*To do*
Some lines in the material below hold the word "Kuchlbauer". Copy all of them.
+++ Exercise inputs +++
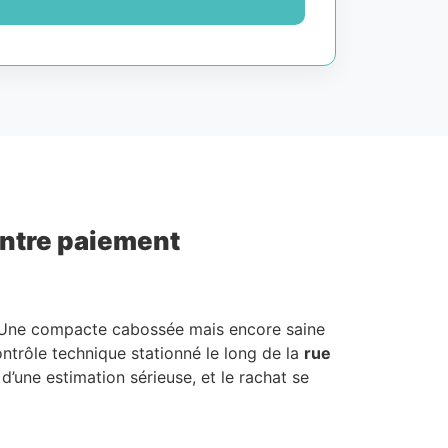
contre paiement
s. Une compacte cabossée mais encore saine
ontrôle technique stationné le long de la
rue
t d’une estimation sérieuse, et le rachat se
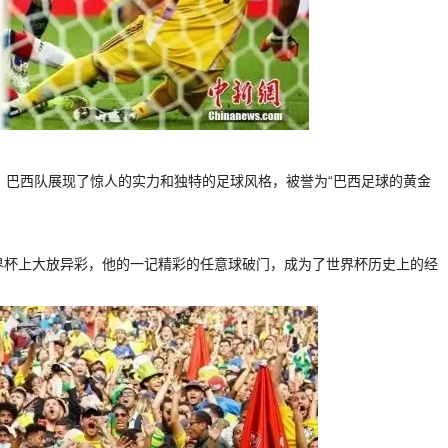
上，巴西队展现了惊人的实力和独特的足球风格，被誉为“巴西足球的黄金
世界杯上大放异彩，他的一记精彩的任意球破门，成为了世界杯历史上的经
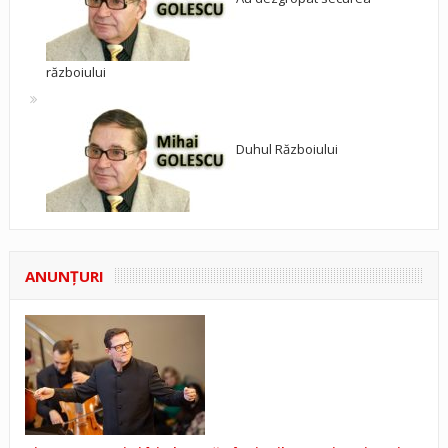
războiului
Duhul Războiului
ANUNŢURI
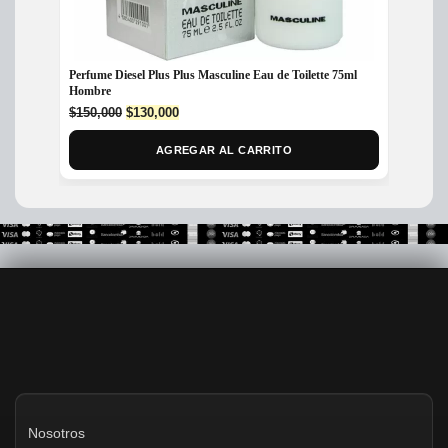
Perfume Diesel Plus Plus Masculine Eau de Toilette 75ml
Perfum
Hombre
Parfum
Original
Current
$
150,000
$
130,000
$
245,
price
price
was:
is:
AGREGAR AL CARRITO
$150,000.
$130,000.
Nosotros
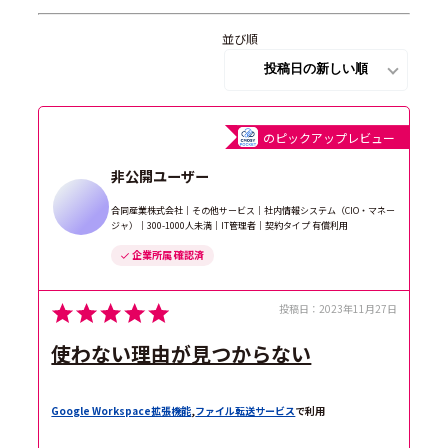
並び順
のピックアップレビュー
非公開ユーザー
合同産業株式会社｜その他サービス｜社内情報システム（CIO・マネー
ジャ）｜300-1000人未満｜IT管理者｜契約タイプ 有償利用
企業所属 確認済
投稿日：
2023年11月27日
使わない理由が見つからない
Google Workspace拡張機能
,
ファイル転送サービス
で利用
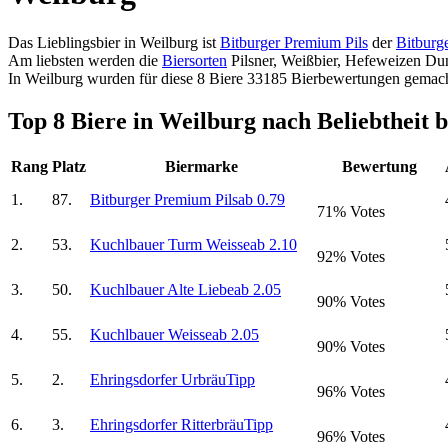
Das Lieblingsbier in Weilburg ist
Bitburger Premium Pils
der
Bitburg
Am liebsten werden die
Biersorten
Pilsner, Weißbier, Hefeweizen Dunk
In Weilburg wurden für diese 8 Biere 33185 Bierbewertungen gemach
Top 8 Biere in Weilburg nach Beliebtheit 
Rang
Platz
Biermarke
Bewertung
1.
87.
Bitburger Premium Pils
ab 0.79
71% Votes
2.
53.
Kuchlbauer Turm Weisse
ab 2.10
92% Votes
3.
50.
Kuchlbauer Alte Liebe
ab 2.05
90% Votes
4.
55.
Kuchlbauer Weisse
ab 2.05
90% Votes
5.
2.
Ehringsdorfer Urbräu
Tipp
96% Votes
6.
3.
Ehringsdorfer Ritterbräu
Tipp
96% Votes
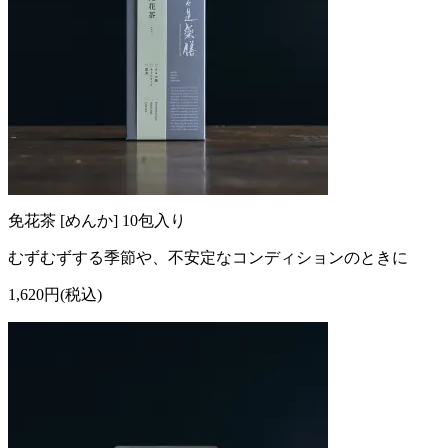
免花茶 [めんか] 10包入り
むずむずする季節や、不安定なコンディションのときに
1,620円(税込)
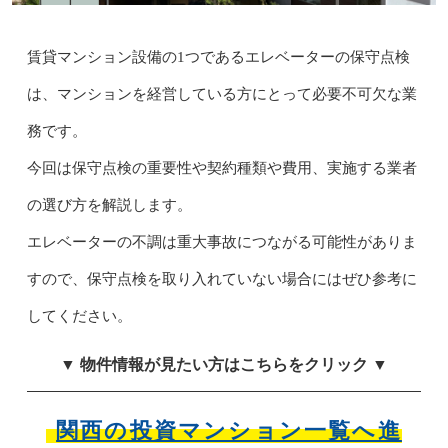
賃貸マンション設備の1つであるエレベーターの保守点検
は、マンションを経営している方にとって必要不可欠な業
務です。
今回は保守点検の重要性や契約種類や費用、実施する業者
の選び方を解説します。
エレベーターの不調は重大事故につながる可能性がありま
すので、保守点検を取り入れていない場合にはぜひ参考に
してください。
▼ 物件情報が見たい方はこちらをクリック ▼
関西の投資マンション一覧へ進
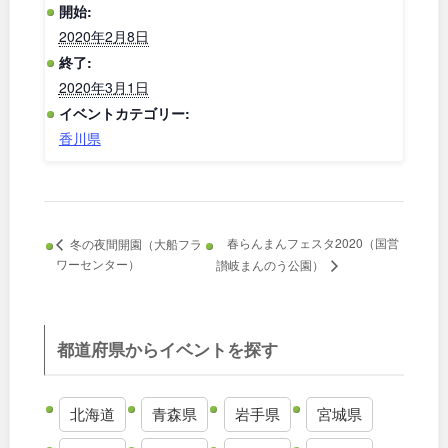
開始:
2020年2月8日
終了:
2020年3月1日
イベントカテゴリー:
香川県
春らんまんフェスタ2020（国営
冬の夜間開園（大船フラ
ワーセンター）
讃岐まんのう公園）
都道府県からイベントを探す
北海道
青森県
岩手県
宮城県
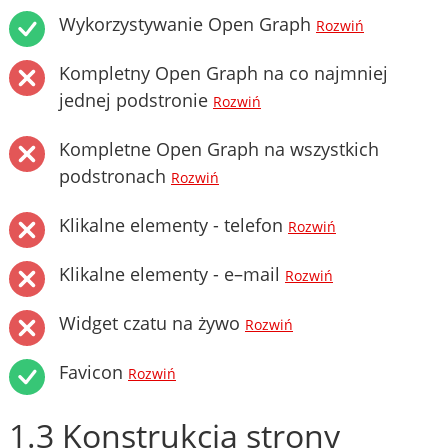
Wykorzystywanie Open Graph
Rozwiń
Kompletny Open Graph na co najmniej
jednej podstronie
Rozwiń
Kompletne Open Graph na wszystkich
podstronach
Rozwiń
Klikalne elementy - telefon
Rozwiń
Klikalne elementy - e–mail
Rozwiń
Widget czatu na żywo
Rozwiń
Favicon
Rozwiń
1.3 Konstrukcja strony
+++
*Answer space*
Kuchlbauer Turm Weisse
Kuchlbauer Alte Liebe
Kuchlbauer Weisse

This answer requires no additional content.